Task prompt:
Please reproduce the lines of the records below from the one holding "Восточный (ВАО) и" through the one holding "tai lomakuviin", inclusive, skipping all pictures.

+++ Records supplied

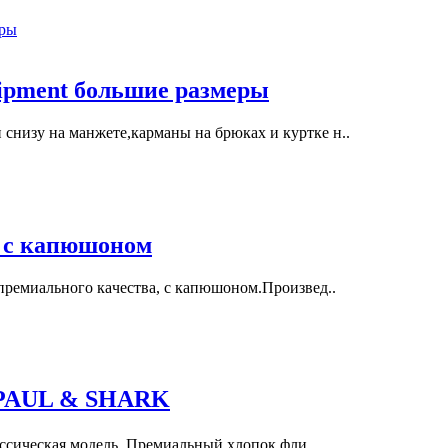
ipment большие размеры
низу на манжете,карманы на брюках и куртке н..
й с капюшоном
пpeмиaльного кaчеcтвa, c кaпюшoнoм.Произвед..
AUL & SHARK
сическая модель, Премиальный хлопок,фли..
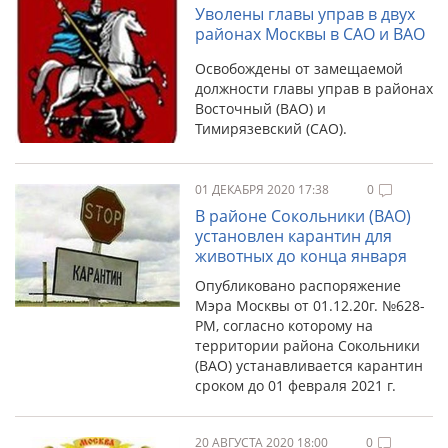
Уволены главы управ в двух
районах Москвы в САО и ВАО
Освобождены от замещаемой
должности главы управ в районах
Восточный (ВАО) и
Тимирязевский (САО).
01 ДЕКАБРЯ 2020 17:38
0
В районе Сокольники (ВАО)
установлен карантин для
животных до конца января
Опубликовано распоряжение
Мэра Москвы от 01.12.20г. №628-
РМ, согласно которому на
территории района Сокольники
(ВАО) устанавливается карантин
сроком до 01 февраля 2021 г.
20 АВГУСТА 2020 18:00
0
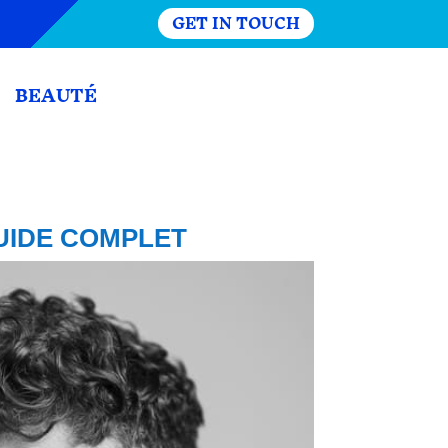
GET IN TOUCH
BEAUTÉ
GUIDE COMPLET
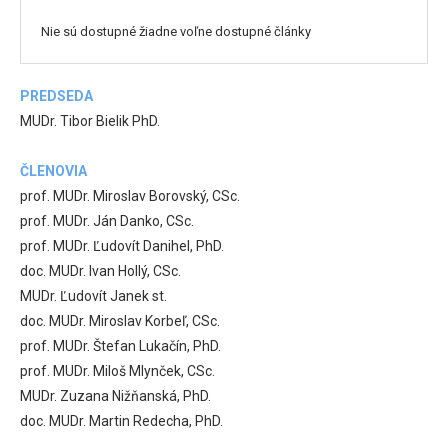
Nie sú dostupné žiadne voľne dostupné články
PREDSEDA
MUDr. Tibor Bielik PhD.
ČLENOVIA
prof. MUDr. Miroslav Borovský, CSc.
prof. MUDr. Ján Danko, CSc.
prof. MUDr. Ľudovít Danihel, PhD.
doc. MUDr. Ivan Hollý, CSc.
MUDr. Ľudovít Janek st.
doc. MUDr. Miroslav Korbeľ, CSc.
prof. MUDr. Štefan Lukačín, PhD.
prof. MUDr. Miloš Mlynček, CSc.
MUDr. Zuzana Nižňanská, PhD.
doc. MUDr. Martin Redecha, PhD.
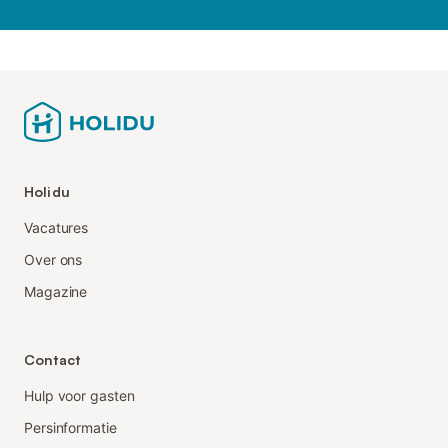
Holidu
Vacatures
Over ons
Magazine
Contact
Hulp voor gasten
Persinformatie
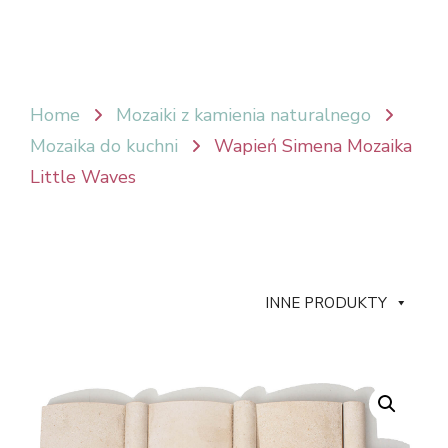
Home
Mozaiki z kamienia naturalnego
Mozaika do kuchni
Wapień Simena Mozaika
Little Waves
INNE PRODUKTY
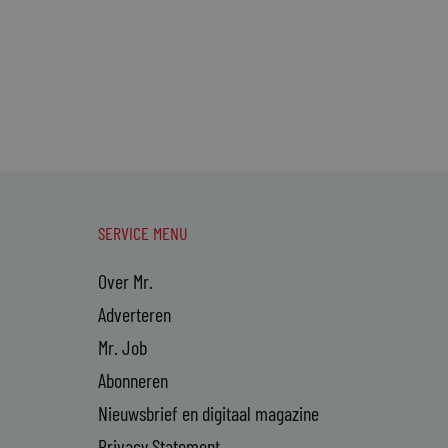
SERVICE MENU
Over Mr.
Adverteren
Mr. Job
Abonneren
Nieuwsbrief en digitaal magazine
Privacy Statement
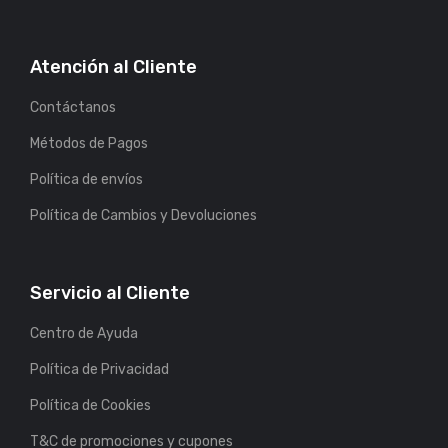
Atención al Cliente
Contáctanos
Métodos de Pagos
Política de envíos
Política de Cambios y Devoluciones
Servicio al Cliente
Centro de Ayuda
Política de Privacidad
Política de Cookies
T&C de promociones y cupones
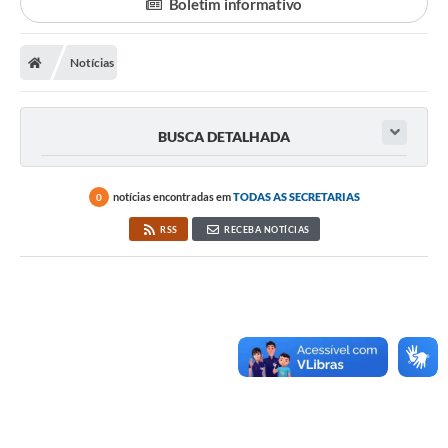
Boletim informativo
Notícias
BUSCA DETALHADA
notícias encontradas em
TODAS AS SECRETARIAS
0
RSS
RECEBA NOTÍCIAS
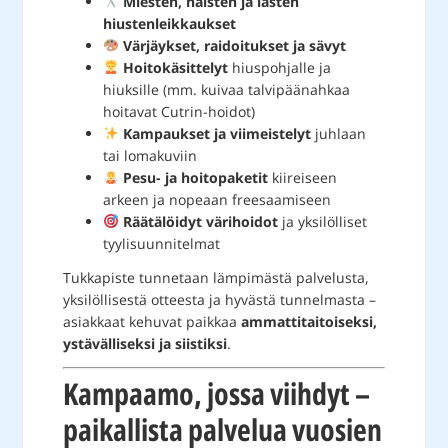
Miesten, naisten ja lasten
hiustenleikkaukset
Värjäykset, raidoitukset ja sävyt
Hoitokäsittelyt
hiuspohjalle ja
hiuksille (mm. kuivaa talvipäänahkaa
hoitavat Cutrin-hoidot)
Kampaukset ja viimeistelyt
juhlaan
tai lomakuviin
Pesu- ja hoitopaketit
kiireiseen
arkeen ja nopeaan freesaamiseen
Räätälöidyt värihoidot
ja yksilölliset
tyylisuunnitelmat
Tukkapiste tunnetaan lämpimästä palvelusta,
yksilöllisestä otteesta ja hyvästä tunnelmasta –
asiakkaat kehuvat paikkaa
ammattitaitoiseksi,
ystävälliseksi ja siistiksi
.
Kampaamo, jossa viihdyt –
paikallista palvelua vuosien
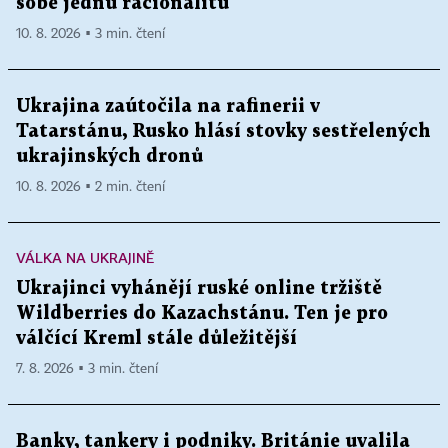
sobě jednu racionalitu
10. 8. 2026 ▪ 3 min. čtení
Ukrajina zaútočila na rafinerii v
Tatarstánu, Rusko hlásí stovky sestřelených
ukrajinských dronů
10. 8. 2026 ▪ 2 min. čtení
VÁLKA NA UKRAJINĚ
Ukrajinci vyhánějí ruské online tržiště
Wildberries do Kazachstánu. Ten je pro
válčící Kreml stále důležitější
7. 8. 2026 ▪ 3 min. čtení
Banky, tankery i podniky. Británie uvalila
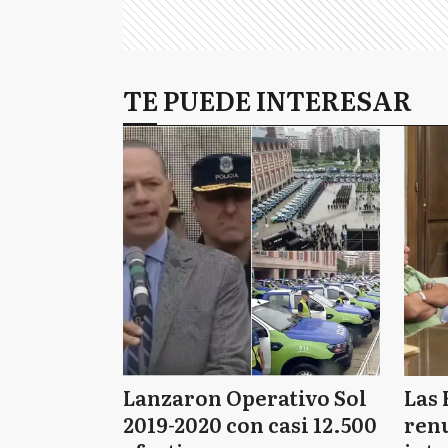
TE PUEDE INTERESAR
Lanzaron Operativo Sol
Las 
2019-2020 con casi 12.500
renu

++++++

Written response:
Восточный (ВАО) и
Тимирязевский (САО).
01 ДЕКАБРЯ 2020 17:38
0
В районе Сокольники (ВАО)
установлен карантин для
животных до конца января
Опубликовано распоряжение
Мэра Москвы от 01.12.20г. №628-
РМ, согласно которому на
территории района Сокольники
(ВАО) устанавливается карантин
сроком до 01 февраля 2021 г.
20 АВГУСТА 2020 18:00
0
GET IN TOUCH
BEAUTÉ
GUIDE COMPLET
Nie sú dostupné žiadne voľne dostupné články
PREDSEDA
MUDr. Tibor Bielik PhD.
ČLENOVIA
prof. MUDr. Miroslav Borovský, CSc.
prof. MUDr. Ján Danko, CSc.
prof. MUDr. Ľudovít Danihel, PhD.
doc. MUDr. Ivan Hollý, CSc.
MUDr. Ľudovít Janek st.
doc. MUDr. Miroslav Korbeľ, CSc.
prof. MUDr. Štefan Lukačín, PhD.
prof. MUDr. Miloš Mlynček, CSc.
MUDr. Zuzana Nižňanská, PhD.
doc. MUDr. Martin Redecha, PhD.
Holidu
Vacatures
Over ons
Magazine
Contact
Hulp voor gasten
Persinformatie
Home
Mozaiki z kamienia naturalnego
Mozaika do kuchni
Wapień Simena Mozaika
Little Waves
INNE PRODUKTY
SERVICE MENU
Over Mr.
Adverteren
Mr. Job
Abonneren
Nieuwsbrief en digitaal magazine
Privacy Statement
Atención al Cliente
Contáctanos
Métodos de Pagos
Política de envíos
Política de Cambios y Devoluciones
Servicio al Cliente
Centro de Ayuda
Política de Privacidad
Política de Cookies
T&C de promociones y cupones
Boletim informativo
Notícias
BUSCA DETALHADA
notícias encontradas em
TODAS AS SECRETARIAS
0
RSS
RECEBA NOTÍCIAS
Miesten, naisten ja lasten
hiustenleikkaukset
Värjäykset, raidoitukset ja sävyt
Hoitokäsittelyt
hiuspohjalle ja
hiuksille (mm. kuivaa talvipäänahkaa
hoitavat Cutrin-hoidot)
Kampaukset ja viimeistelyt
juhlaan
tai lomakuviin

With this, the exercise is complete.